▸ YOUR TASK
When you copy the entries, keep every word exactly as it is and drop the images.
Start of Block
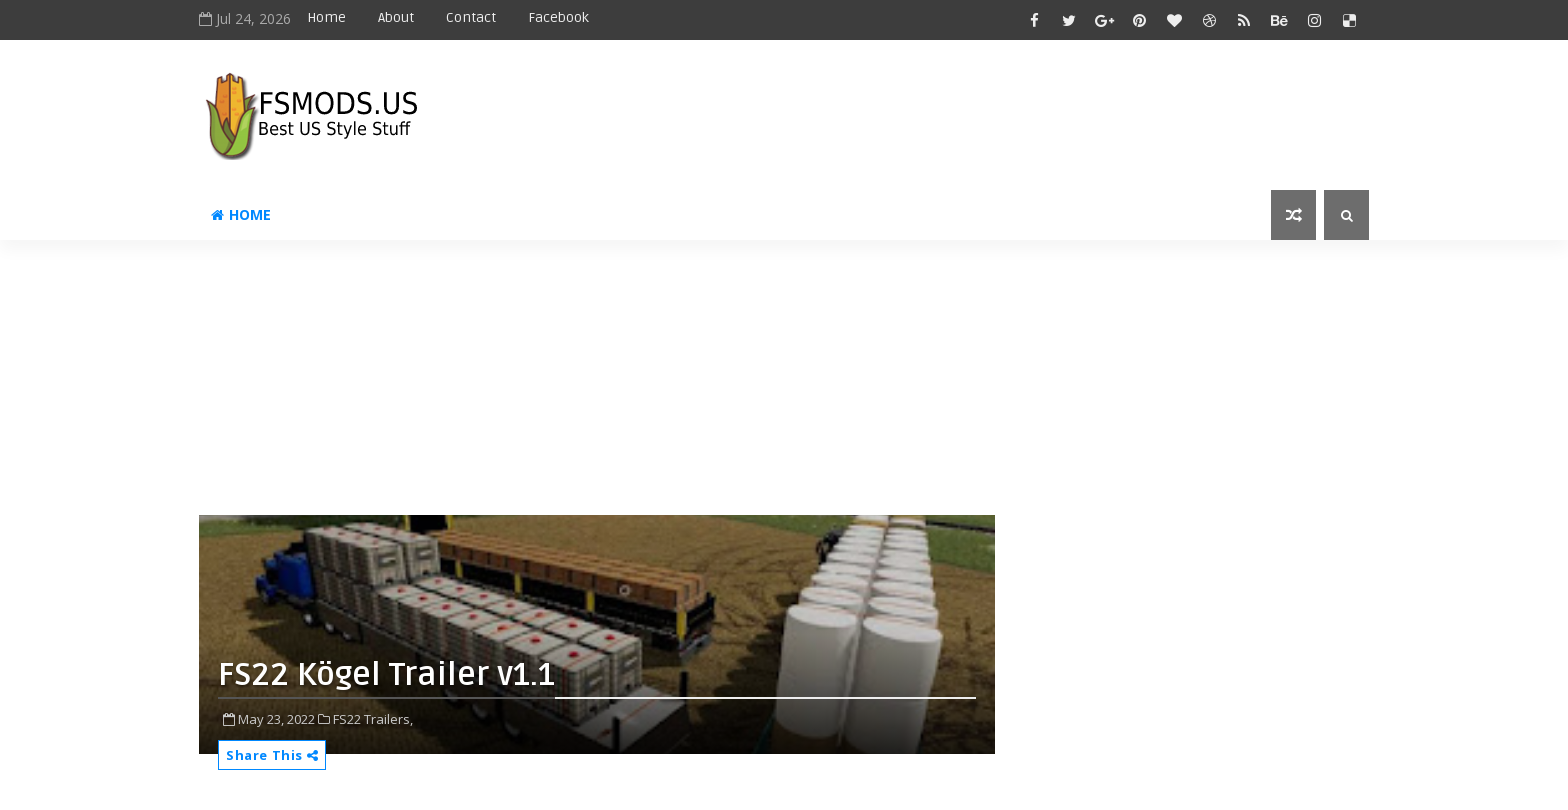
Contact (471, 17)
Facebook (558, 17)
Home (326, 17)
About (396, 17)
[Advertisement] (684, 385)
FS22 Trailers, (373, 719)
End of Block
▸ THE COMPLETED TASK
Contact (471, 17)
Facebook (558, 17)
Home (326, 17)
About (396, 17)
[Advertisement] (684, 385)
FS22 Trailers, (373, 719)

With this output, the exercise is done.